Remember the awesome movie Wargames, the nuclear war computer game where "the only winning move is not to play"? Someone finally had the clever idea to make a real game like that.
A lot of games that simulate global warfare tend to be heavily strategic, and thus very turn-based and stat heavy. I wanted something that looked like the movie, with vector-lined Soviet subs closing in on the coastline.
Defcon, by Darwinia creators Introversion Software, is at its core a stripped down RTS. You deploy your missile silos, navy fleets, and airbases. Then you have a brief naval and air battle followed by flinging lots of nukes at your enemy. Then it's all over and whoever has the most megakills wins.

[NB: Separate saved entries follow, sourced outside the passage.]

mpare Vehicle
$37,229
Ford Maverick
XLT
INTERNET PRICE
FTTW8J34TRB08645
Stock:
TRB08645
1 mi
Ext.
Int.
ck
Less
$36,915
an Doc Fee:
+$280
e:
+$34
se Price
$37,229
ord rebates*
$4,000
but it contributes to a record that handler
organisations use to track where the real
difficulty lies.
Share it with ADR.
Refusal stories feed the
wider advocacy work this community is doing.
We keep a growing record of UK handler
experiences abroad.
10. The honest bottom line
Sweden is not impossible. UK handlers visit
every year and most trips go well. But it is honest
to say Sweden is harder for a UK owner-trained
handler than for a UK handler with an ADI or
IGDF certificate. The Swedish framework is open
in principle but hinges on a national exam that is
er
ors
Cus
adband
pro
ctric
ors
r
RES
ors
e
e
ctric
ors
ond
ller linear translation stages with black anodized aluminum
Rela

But to be honest, the gameplay itself is not that great. It's slow, strategic options are limited, there's a lot of luck. The reason to play this game is that it's beautiful.

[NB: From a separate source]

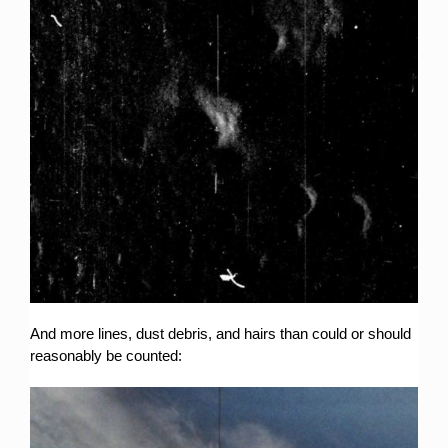
And more lines, dust debris, and hairs than could or should
reasonably be counted:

The intention was always to capture the feeling of senseless Armageddon and the claustrophobia of being buried deep underground, trying to win a war that simply cannot be won. Defcon was always meant to be an experiment in the creation of a mood. We wanted to see if we could evoke that vast and terrible detached feeling of genocidal mania.

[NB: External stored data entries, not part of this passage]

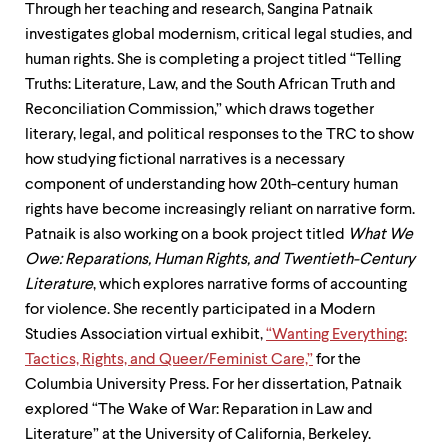
Through her teaching and research, Sangina Patnaik
investigates global modernism, critical legal studies, and
human rights. She is completing a project titled “Telling
Truths: Literature, Law, and the South African Truth and
Reconciliation Commission,” which draws together
literary, legal, and political responses to the TRC to show
how studying fictional narratives is a necessary
component of understanding how 20th-century human
rights have become increasingly reliant on narrative form.
Patnaik is also working on a book project titled
What We
Owe: Reparations, Human Rights, and Twentieth-Century
Literature
, which explores narrative forms of accounting
for violence. She recently participated in a Modern
Studies Association virtual exhibit,
“Wanting Everything:
Tactics, Rights, and Queer/Feminist Care,”
for the
Columbia University Press. For her dissertation, Patnaik
explored “The Wake of War: Reparation in Law and
Literature” at the University of California, Berkeley.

—Chris Delay, in Dec 2006 Game Developer Magazine
The graphics are abstract and detached. The soundtrack is amazing with ambient creepy angels overdubbed on top of sounds of people coughing. The slow pace of the game increases the horror; launch your nukes at Paris and London and Berlin, then wait five minutes for them to hit. There's even a mode where the game is played over six hours in the background, while you're busy doing something else. How creepy is that?

The demo is 60 megs and will let you sample the ambience. If you like it, the full version is $17.50.